Use the pz_data_challenge metrics module directly on validation data:
from pz_data_challenge import metrics
import numpy as np
# point_metrics requires truth redshifts and zmode estimates
# Build a minimal test_data dict and submit_data qp ensemble from validation set
# Then call metrics functions directly:
# Bias, SigmaMAD, OutlierRate:
delta = (zmode_val - z_true_val) / (1 + z_true_val)
bias = np.median(delta)
sigma_mad = 1.4862 * np.median(np.abs(delta - bias))
outlier_rate = np.mean(np.abs(delta) > np.maximum(0.06, 3 * sigma_mad))

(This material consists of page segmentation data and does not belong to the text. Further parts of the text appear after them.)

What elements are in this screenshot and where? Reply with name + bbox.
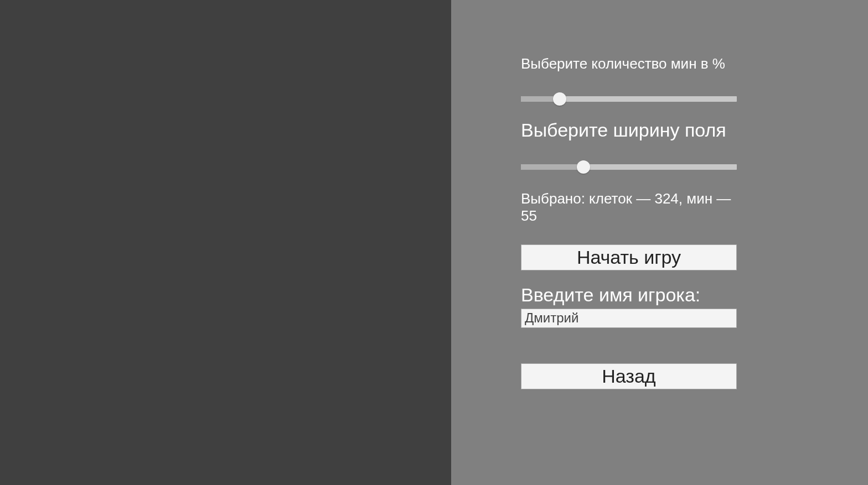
- slider-fill: [521, 164, 583, 170]
- back-button[interactable]: Назад: [521, 363, 737, 389]
- selection-summary: Выбрано: клеток — 324, мин — 55: [521, 190, 737, 225]
- game-board-area: [0, 0, 451, 485]
- field-width-slider[interactable]: [521, 160, 737, 174]
- start-game-button[interactable]: Начать игру: [521, 244, 737, 270]
- slider-thumb-icon[interactable]: [553, 92, 566, 106]
- field-width-label: Выберите ширину поля: [521, 119, 737, 142]
- slider-thumb-icon[interactable]: [577, 160, 590, 174]
- player-name-label: Введите имя игрока:: [521, 284, 737, 306]
- mines-percent-slider[interactable]: [521, 92, 737, 106]
- mines-percent-label: Выберите количество мин в %: [521, 55, 737, 72]
- player-name-input[interactable]: [521, 309, 737, 328]
- settings-panel: Выберите количество мин в % Выберите шир…: [451, 0, 868, 485]
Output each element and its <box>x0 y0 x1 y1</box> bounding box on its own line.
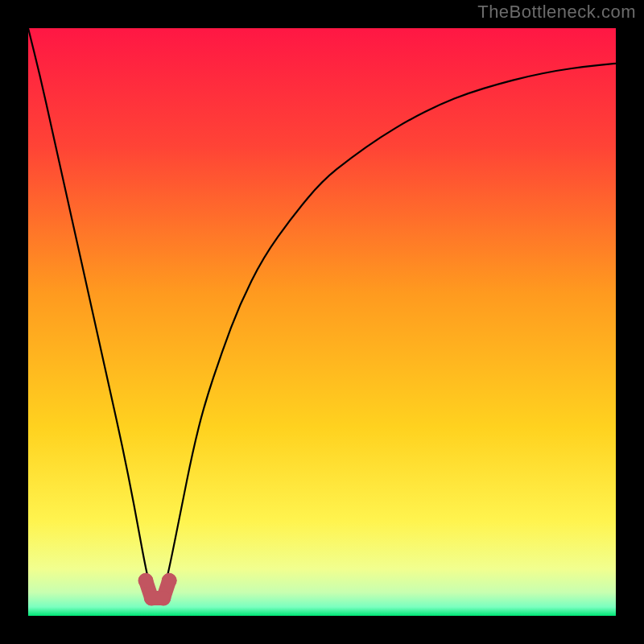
svg-point-4 <box>162 573 176 588</box>
watermark-text: TheBottleneck.com <box>477 2 636 23</box>
chart-container: TheBottleneck.com <box>0 0 644 644</box>
bottleneck-curve <box>28 28 616 616</box>
plot-area <box>28 28 616 616</box>
svg-point-3 <box>156 591 171 605</box>
svg-point-1 <box>138 573 153 588</box>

# CDE Loss and PIT: use qp ensemble evaluated at true redshifts
# (the pz_data_challenge.metrics functions handle this if given a qp ensemble
# and a dict with 'redshift' and 'mag_i_lsst' keys)All output p(z) estimate files must follow this naming convention exactly:
pz_challenge_taskset_1_cardinal_pz_estimate_1yr.hdf5
pz_challenge_taskset_1_cardinal_pz_estimate_10yr.hdf5
pz_challenge_taskset_1_flagship_pz_estimate_1yr.hdf5
pz_challenge_taskset_1_flagship_pz_estimate_10yr.hdf5
pz_challenge_taskset_2_cardinal_pz_estimate_1yr.hdf5
pz_challenge_taskset_2_cardinal_pz_estimate_10yr.hdf5
pz_challenge_taskset_2_flagship_pz_estimate_1yr.hdf5
pz_challenge_taskset_2_flagship_pz_estimate_10yr.hdf5
Model files:
pz_challenge_taskset_1_cardinal_pz_model_1yr.pkl
pz_challenge_taskset_1_cardinal_pz_model_10yr.pkl
pz_challenge_taskset_1_flagship_pz_model_1yr.pkl
pz_challenge_taskset_1_flagship_pz_model_10yr.pkl
pz_challenge_taskset_2_cardinal_pz_model_1yr.pkl
pz_challenge_taskset_2_cardinal_pz_model_10yr.pkl
pz_challenge_taskset_2_flagship_pz_model_1yr.pkl
pz_challenge_taskset_2_flagship_pz_model_10yr.pkl
Save all output files to the experiment output directory. Use absolute paths.